» EXERCISE DETAILS: Each record must appear in the answer exactly as given.

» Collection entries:

....................

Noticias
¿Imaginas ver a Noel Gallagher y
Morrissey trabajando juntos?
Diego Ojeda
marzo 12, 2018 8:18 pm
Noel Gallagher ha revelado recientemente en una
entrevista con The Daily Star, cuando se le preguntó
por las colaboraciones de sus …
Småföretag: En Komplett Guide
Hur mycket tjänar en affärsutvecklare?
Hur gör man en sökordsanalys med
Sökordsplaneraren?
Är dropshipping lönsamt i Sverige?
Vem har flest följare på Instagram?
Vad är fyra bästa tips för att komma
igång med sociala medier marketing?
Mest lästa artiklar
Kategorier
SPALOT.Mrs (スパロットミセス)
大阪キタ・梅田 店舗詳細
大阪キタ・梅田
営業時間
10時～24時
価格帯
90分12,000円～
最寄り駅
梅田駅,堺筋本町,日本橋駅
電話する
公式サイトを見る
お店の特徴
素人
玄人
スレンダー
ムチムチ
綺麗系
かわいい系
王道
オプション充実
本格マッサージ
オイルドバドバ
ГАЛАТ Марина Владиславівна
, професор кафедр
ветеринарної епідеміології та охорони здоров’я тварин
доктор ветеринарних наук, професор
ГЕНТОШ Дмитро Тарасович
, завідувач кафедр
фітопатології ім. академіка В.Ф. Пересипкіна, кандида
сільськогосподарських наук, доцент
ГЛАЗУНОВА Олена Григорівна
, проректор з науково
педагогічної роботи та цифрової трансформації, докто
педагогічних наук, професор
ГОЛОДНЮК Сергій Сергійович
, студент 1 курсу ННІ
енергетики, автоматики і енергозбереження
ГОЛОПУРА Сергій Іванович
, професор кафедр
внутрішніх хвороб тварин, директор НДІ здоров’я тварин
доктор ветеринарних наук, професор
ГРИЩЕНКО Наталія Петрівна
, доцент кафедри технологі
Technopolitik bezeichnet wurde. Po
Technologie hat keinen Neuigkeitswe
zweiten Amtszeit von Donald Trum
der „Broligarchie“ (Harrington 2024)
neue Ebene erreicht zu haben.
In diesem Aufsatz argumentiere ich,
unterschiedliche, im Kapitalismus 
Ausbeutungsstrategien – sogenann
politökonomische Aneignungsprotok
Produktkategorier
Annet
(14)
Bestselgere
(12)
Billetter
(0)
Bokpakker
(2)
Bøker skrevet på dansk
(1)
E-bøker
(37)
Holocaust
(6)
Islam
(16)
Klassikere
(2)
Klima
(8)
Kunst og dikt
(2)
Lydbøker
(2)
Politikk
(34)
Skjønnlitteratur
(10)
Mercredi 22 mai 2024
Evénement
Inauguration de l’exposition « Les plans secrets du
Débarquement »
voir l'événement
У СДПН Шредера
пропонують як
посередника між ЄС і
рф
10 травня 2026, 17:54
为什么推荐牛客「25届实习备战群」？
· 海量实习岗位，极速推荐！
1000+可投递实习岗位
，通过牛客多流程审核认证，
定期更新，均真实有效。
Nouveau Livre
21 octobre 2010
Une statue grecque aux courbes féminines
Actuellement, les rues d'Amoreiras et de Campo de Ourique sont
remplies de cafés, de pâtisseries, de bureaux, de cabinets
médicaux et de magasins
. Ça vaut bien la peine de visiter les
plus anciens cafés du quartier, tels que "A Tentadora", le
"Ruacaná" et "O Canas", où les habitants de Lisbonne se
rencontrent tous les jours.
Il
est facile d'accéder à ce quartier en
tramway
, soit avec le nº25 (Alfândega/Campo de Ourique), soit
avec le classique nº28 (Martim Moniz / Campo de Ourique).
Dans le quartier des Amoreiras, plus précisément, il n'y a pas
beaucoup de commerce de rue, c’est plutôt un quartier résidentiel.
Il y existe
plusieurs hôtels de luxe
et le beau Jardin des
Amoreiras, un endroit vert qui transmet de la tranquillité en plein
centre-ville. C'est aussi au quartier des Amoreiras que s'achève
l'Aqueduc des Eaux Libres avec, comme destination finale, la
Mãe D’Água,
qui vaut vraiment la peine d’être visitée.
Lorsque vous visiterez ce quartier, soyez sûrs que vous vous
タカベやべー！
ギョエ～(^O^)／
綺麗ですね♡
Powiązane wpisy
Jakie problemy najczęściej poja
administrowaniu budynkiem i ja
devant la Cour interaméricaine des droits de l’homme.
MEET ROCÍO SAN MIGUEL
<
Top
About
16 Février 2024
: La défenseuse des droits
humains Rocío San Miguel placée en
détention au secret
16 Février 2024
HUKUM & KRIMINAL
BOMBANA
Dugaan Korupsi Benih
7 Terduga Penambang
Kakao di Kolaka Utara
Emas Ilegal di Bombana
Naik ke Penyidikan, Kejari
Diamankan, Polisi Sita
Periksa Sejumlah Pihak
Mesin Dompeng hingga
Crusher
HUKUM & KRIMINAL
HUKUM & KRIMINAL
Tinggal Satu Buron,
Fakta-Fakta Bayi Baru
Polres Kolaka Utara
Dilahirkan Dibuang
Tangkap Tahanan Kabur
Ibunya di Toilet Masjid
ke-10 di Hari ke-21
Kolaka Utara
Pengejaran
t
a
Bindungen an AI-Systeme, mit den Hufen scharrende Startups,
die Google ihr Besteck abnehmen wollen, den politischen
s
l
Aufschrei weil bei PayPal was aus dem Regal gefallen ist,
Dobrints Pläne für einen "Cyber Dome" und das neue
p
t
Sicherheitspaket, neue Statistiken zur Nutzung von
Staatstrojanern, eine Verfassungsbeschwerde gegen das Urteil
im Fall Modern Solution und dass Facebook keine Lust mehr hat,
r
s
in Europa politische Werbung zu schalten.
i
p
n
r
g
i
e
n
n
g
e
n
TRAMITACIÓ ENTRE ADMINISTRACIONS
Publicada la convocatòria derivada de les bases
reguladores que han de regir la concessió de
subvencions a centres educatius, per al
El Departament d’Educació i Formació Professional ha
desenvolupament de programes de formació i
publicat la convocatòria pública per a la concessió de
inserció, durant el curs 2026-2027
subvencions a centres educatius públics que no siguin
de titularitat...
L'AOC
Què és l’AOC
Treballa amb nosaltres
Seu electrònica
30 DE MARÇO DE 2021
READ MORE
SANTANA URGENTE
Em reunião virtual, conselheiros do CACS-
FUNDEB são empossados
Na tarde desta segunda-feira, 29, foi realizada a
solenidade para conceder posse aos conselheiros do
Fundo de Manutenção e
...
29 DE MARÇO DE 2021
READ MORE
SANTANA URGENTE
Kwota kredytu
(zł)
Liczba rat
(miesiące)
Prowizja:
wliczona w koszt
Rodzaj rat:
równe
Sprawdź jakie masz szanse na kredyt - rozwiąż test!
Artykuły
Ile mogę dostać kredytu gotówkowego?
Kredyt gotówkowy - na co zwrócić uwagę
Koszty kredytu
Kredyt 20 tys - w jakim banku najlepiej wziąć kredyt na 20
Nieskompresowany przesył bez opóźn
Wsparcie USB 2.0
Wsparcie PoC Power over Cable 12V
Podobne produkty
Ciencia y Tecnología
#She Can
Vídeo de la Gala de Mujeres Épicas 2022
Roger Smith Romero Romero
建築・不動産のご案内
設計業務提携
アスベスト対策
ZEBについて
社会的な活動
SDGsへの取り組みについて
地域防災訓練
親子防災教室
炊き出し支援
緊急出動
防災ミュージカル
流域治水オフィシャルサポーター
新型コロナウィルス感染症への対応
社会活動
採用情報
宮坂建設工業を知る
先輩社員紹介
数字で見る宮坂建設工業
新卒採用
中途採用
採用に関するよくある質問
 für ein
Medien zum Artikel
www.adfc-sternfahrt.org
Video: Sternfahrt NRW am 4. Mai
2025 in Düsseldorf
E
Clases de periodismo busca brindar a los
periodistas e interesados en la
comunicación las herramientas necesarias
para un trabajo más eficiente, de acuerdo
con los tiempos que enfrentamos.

....................

» RESULT OF THE EXERCISE:
Noticias
¿Imaginas ver a Noel Gallagher y
Morrissey trabajando juntos?
Diego Ojeda
marzo 12, 2018 8:18 pm
Noel Gallagher ha revelado recientemente en una
entrevista con The Daily Star, cuando se le preguntó
por las colaboraciones de sus …
Småföretag: En Komplett Guide
Hur mycket tjänar en affärsutvecklare?
Hur gör man en sökordsanalys med
Sökordsplaneraren?
Är dropshipping lönsamt i Sverige?
Vem har flest följare på Instagram?
Vad är fyra bästa tips för att komma
igång med sociala medier marketing?
Mest lästa artiklar
Kategorier
SPALOT.Mrs (スパロットミセス)
大阪キタ・梅田 店舗詳細
大阪キタ・梅田
営業時間
10時～24時
価格帯
90分12,000円～
最寄り駅
梅田駅,堺筋本町,日本橋駅
電話する
公式サイトを見る
お店の特徴
素人
玄人
スレンダー
ムチムチ
綺麗系
かわいい系
王道
オプション充実
本格マッサージ
オイルドバドバ
ГАЛАТ Марина Владиславівна
, професор кафедр
ветеринарної епідеміології та охорони здоров’я тварин
доктор ветеринарних наук, професор
ГЕНТОШ Дмитро Тарасович
, завідувач кафедр
фітопатології ім. академіка В.Ф. Пересипкіна, кандида
сільськогосподарських наук, доцент
ГЛАЗУНОВА Олена Григорівна
, проректор з науково
педагогічної роботи та цифрової трансформації, докто
педагогічних наук, професор
ГОЛОДНЮК Сергій Сергійович
, студент 1 курсу ННІ
енергетики, автоматики і енергозбереження
ГОЛОПУРА Сергій Іванович
, професор кафедр
внутрішніх хвороб тварин, директор НДІ здоров’я тварин
доктор ветеринарних наук, професор
ГРИЩЕНКО Наталія Петрівна
, доцент кафедри технологі
Technopolitik bezeichnet wurde. Po
Technologie hat keinen Neuigkeitswe
zweiten Amtszeit von Donald Trum
der „Broligarchie“ (Harrington 2024)
neue Ebene erreicht zu haben.
In diesem Aufsatz argumentiere ich,
unterschiedliche, im Kapitalismus 
Ausbeutungsstrategien – sogenann
politökonomische Aneignungsprotok
Produktkategorier
Annet
(14)
Bestselgere
(12)
Billetter
(0)
Bokpakker
(2)
Bøker skrevet på dansk
(1)
E-bøker
(37)
Holocaust
(6)
Islam
(16)
Klassikere
(2)
Klima
(8)
Kunst og dikt
(2)
Lydbøker
(2)
Politikk
(34)
Skjønnlitteratur
(10)
Mercredi 22 mai 2024
Evénement
Inauguration de l’exposition « Les plans secrets du
Débarquement »
voir l'événement
У СДПН Шредера
пропонують як
посередника між ЄС і
рф
10 травня 2026, 17:54
为什么推荐牛客「25届实习备战群」？
· 海量实习岗位，极速推荐！
1000+可投递实习岗位
，通过牛客多流程审核认证，
定期更新，均真实有效。
Nouveau Livre
21 octobre 2010
Une statue grecque aux courbes féminines
Actuellement, les rues d'Amoreiras et de Campo de Ourique sont
remplies de cafés, de pâtisseries, de bureaux, de cabinets
médicaux et de magasins
. Ça vaut bien la peine de visiter les
plus anciens cafés du quartier, tels que "A Tentadora", le
"Ruacaná" et "O Canas", où les habitants de Lisbonne se
rencontrent tous les jours.
Il
est facile d'accéder à ce quartier en
tramway
, soit avec le nº25 (Alfândega/Campo de Ourique), soit
avec le classique nº28 (Martim Moniz / Campo de Ourique).
Dans le quartier des Amoreiras, plus précisément, il n'y a pas
beaucoup de commerce de rue, c’est plutôt un quartier résidentiel.
Il y existe
plusieurs hôtels de luxe
et le beau Jardin des
Amoreiras, un endroit vert qui transmet de la tranquillité en plein
centre-ville. C'est aussi au quartier des Amoreiras que s'achève
l'Aqueduc des Eaux Libres avec, comme destination finale, la
Mãe D’Água,
qui vaut vraiment la peine d’être visitée.
Lorsque vous visiterez ce quartier, soyez sûrs que vous vous
タカベやべー！
ギョエ～(^O^)／
綺麗ですね♡
Powiązane wpisy
Jakie problemy najczęściej poja
administrowaniu budynkiem i ja
devant la Cour interaméricaine des droits de l’homme.
MEET ROCÍO SAN MIGUEL
<
Top
About
16 Février 2024
: La défenseuse des droits
humains Rocío San Miguel placée en
détention au secret
16 Février 2024
HUKUM & KRIMINAL
BOMBANA
Dugaan Korupsi Benih
7 Terduga Penambang
Kakao di Kolaka Utara
Emas Ilegal di Bombana
Naik ke Penyidikan, Kejari
Diamankan, Polisi Sita
Periksa Sejumlah Pihak
Mesin Dompeng hingga
Crusher
HUKUM & KRIMINAL
HUKUM & KRIMINAL
Tinggal Satu Buron,
Fakta-Fakta Bayi Baru
Polres Kolaka Utara
Dilahirkan Dibuang
Tangkap Tahanan Kabur
Ibunya di Toilet Masjid
ke-10 di Hari ke-21
Kolaka Utara
Pengejaran
t
a
Bindungen an AI-Systeme, mit den Hufen scharrende Startups,
die Google ihr Besteck abnehmen wollen, den politischen
s
l
Aufschrei weil bei PayPal was aus dem Regal gefallen ist,
Dobrints Pläne für einen "Cyber Dome" und das neue
p
t
Sicherheitspaket, neue Statistiken zur Nutzung von
Staatstrojanern, eine Verfassungsbeschwerde gegen das Urteil
im Fall Modern Solution und dass Facebook keine Lust mehr hat,
r
s
in Europa politische Werbung zu schalten.
i
p
n
r
g
i
e
n
n
g
e
n
TRAMITACIÓ ENTRE ADMINISTRACIONS
Publicada la convocatòria derivada de les bases
reguladores que han de regir la concessió de
subvencions a centres educatius, per al
El Departament d’Educació i Formació Professional ha
desenvolupament de programes de formació i
publicat la convocatòria pública per a la concessió de
inserció, durant el curs 2026-2027
subvencions a centres educatius públics que no siguin
de titularitat...
L'AOC
Què és l’AOC
Treballa amb nosaltres
Seu electrònica
30 DE MARÇO DE 2021
READ MORE
SANTANA URGENTE
Em reunião virtual, conselheiros do CACS-
FUNDEB são empossados
Na tarde desta segunda-feira, 29, foi realizada a
solenidade para conceder posse aos conselheiros do
Fundo de Manutenção e
...
29 DE MARÇO DE 2021
READ MORE
SANTANA URGENTE
Kwota kredytu
(zł)
Liczba rat
(miesiące)
Prowizja:
wliczona w koszt
Rodzaj rat:
równe
Sprawdź jakie masz szanse na kredyt - rozwiąż test!
Artykuły
Ile mogę dostać kredytu gotówkowego?
Kredyt gotówkowy - na co zwrócić uwagę
Koszty kredytu
Kredyt 20 tys - w jakim banku najlepiej wziąć kredyt na 20
Nieskompresowany przesył bez opóźn
Wsparcie USB 2.0
Wsparcie PoC Power over Cable 12V
Podobne produkty
Ciencia y Tecnología
#She Can
Vídeo de la Gala de Mujeres Épicas 2022
Roger Smith Romero Romero
建築・不動産のご案内
設計業務提携
アスベスト対策
ZEBについて
社会的な活動
SDGsへの取り組みについて
地域防災訓練
親子防災教室
炊き出し支援
緊急出動
防災ミュージカル
流域治水オフィシャルサポーター
新型コロナウィルス感染症への対応
社会活動
採用情報
宮坂建設工業を知る
先輩社員紹介
数字で見る宮坂建設工業
新卒採用
中途採用
採用に関するよくある質問
 für ein
Medien zum Artikel
www.adfc-sternfahrt.org
Video: Sternfahrt NRW am 4. Mai
2025 in Düsseldorf
E
Clases de periodismo busca brindar a los
periodistas e interesados en la
comunicación las herramientas necesarias
para un trabajo más eficiente, de acuerdo
con los tiempos que enfrentamos.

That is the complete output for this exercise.